Chapter in this post:
I had the app a few days ago wombo dream picked because it enables works of art to be created using artificial intelligence. You can find out how to use the app here in the article on Wombo AI read. In the current blog post, however, I would like to go into how the technology behind this app works.
VQGAN + CLIP – Algorithms for machine learning in interaction
Wombo Dream's app - like many other apps that create generative art - is basically based on two artificial neural networks that work together to create the images. The names of these two networks are VQGAN and CLIP.
VQGAN is a neural network used to generate images that look similar to other images. CLIP, on the other hand, is a neural network trained to determine how well a text description fits an image.

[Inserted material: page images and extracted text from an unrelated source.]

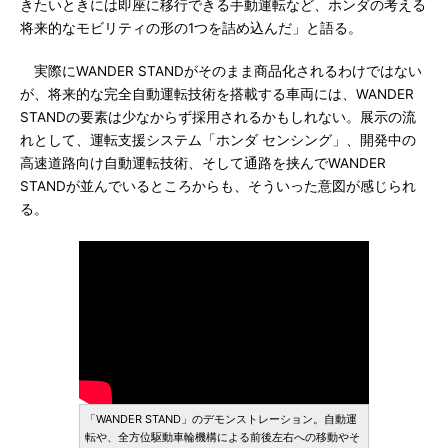
きたいときには即座に移行できる手動運転など、ホンダの考える
将来的なモビリティの形の1つを詰め込んだ」と語る。
実際にWANDER STANDがそのまま商品化されるわけではない
が、将来的な完全自動運転技術を搭載する車両には、WANDER
STANDの要素は少なからず採用されるかもしれない。展示の流
れとして、運転支援システム「ホンダ センシング」、開発中の
高速道路向け自動運転技術、そして通路を挟んでWANDER
STANDが並んでいるところからも、そういった意図が感じられ
る。
「WANDER STAND」のデモンストレーション。自動運
転や、全方位駆動車輪機構による前後左右への移動やそ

CLIP provides feedback to VQGAN on how best to match the image to the text prompt. VQGAN adjusts the image accordingly and passes it back to CLIP to check how well it fits the text. This process is repeated a few hundred times, resulting in the ki-generated images.

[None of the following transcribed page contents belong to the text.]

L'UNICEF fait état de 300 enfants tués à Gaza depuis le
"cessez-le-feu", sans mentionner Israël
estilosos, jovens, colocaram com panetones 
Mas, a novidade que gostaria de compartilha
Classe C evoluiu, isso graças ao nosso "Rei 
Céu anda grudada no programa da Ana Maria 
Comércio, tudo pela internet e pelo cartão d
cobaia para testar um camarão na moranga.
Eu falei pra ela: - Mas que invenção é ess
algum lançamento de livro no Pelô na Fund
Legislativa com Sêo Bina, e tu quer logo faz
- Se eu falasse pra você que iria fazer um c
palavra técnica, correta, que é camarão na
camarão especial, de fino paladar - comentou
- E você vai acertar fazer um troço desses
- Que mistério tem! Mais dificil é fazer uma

Both algorithms were developed by Ryan Murdock and Catherine Crowson combined who are enthusiastic about ki-generated art.

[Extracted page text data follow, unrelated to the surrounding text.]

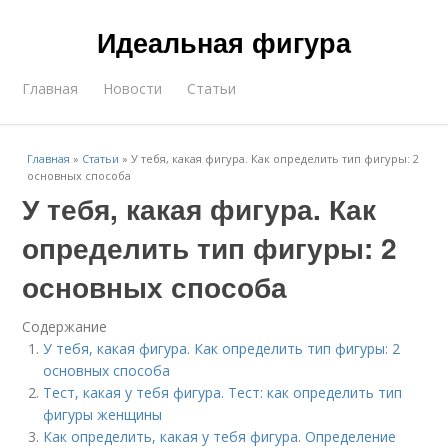
Идеальная фигура
Главная
Новости
Статьи
Главная
»
Статьи
»
У тебя, какая фигура. Как определить тип фигуры: 2
основных способа
У тебя, какая фигура. Как
определить тип фигуры: 2
основных способа
Содержание
У тебя, какая фигура. Как определить тип фигуры: 2
основных способа
Тест, какая у тебя фигура. Тест: как определить тип
фигуры женщины
Как определить, какая у тебя фигура. Определение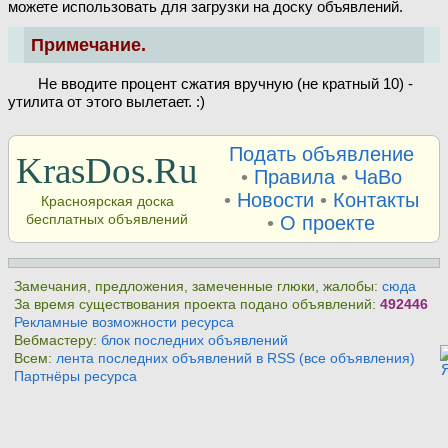
можете использовать для загрузки на доску объявлений.
Примечание.
Не вводите процент сжатия вручную (не кратный 10) -
утилита от этого вылетает. :)
Подать объявление
KrasDos.Ru
•
Правила
•
ЧаВо
•
Новости
•
Контакты
Красноярская доска
бесплатных объявлений
•
О проекте
Замечания, предложения, замеченные глюки, жалобы:
сюда
За время существования проекта подано объявлений:
492446
Рекламные возможности ресурса
Вебмастеру:
блок последних объявлений
Всем:
лента последних объявлений в RSS (все объявления)
Партнёры ресурса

I would like to use an example to show how the procedure works. The text input for the following project was "nether portal rendered in Cinema 4D". A total of 250 iterations were run and I saved a screenshot every 50 runs. Here the result:
You could also run more iterations, but for small resolutions, 250 is a good value. In practice, numbers between 500 and 700 have proven to be helpful, since more iterations also mean more computing time, but ultimately only a few details are calculated that are hardly visible.
There are some people who run up to 2000 iterations, but I think that's more of a special case, rather overkill for amateur artists like me.
Create AI art without programming skills
The Wombo Dream App now offers the possibility to use this combination of the two algorithms VQGAN and CLIP without having any programming knowledge. The text input and the selection of the style are passed on to the programming and the AI then creates the corresponding image.
In addition to Wombo Dream, there are other apps and options for creating art with AI and the VQGAN and CLIP networks. I have created a small (certainly incomplete) list for you here:
My tip: Google Colab Pro
My current choice for generating AI-based art via text input is the Google Colab Notebook. It is basically free and you can still quickly understand how it works. If you don't spend 10 euros a month in Google Colab Pro invested, it also creates the images 6x faster than in the free model.
Speed is important, especially at the beginning, because as a newcomer you don't want to wait forever for an image to be generated. And a quick generation of the finished "work of art" ultimately also helps to experiment with the settings and instructions for the AI.
Related Articles
Jens has been running the blog since 2012. He appears as Sir Apfelot for his readers and helps them with problems of a technical nature. In his free time he drives electric unicycles, takes photos (preferably with his iPhone, of course), climbs around in the Hessian mountains or hikes with the family. His articles deal with Apple products, news from the world of drones or solutions for current bugs.
Wow, that's awsome Sir Apfelot, thank you.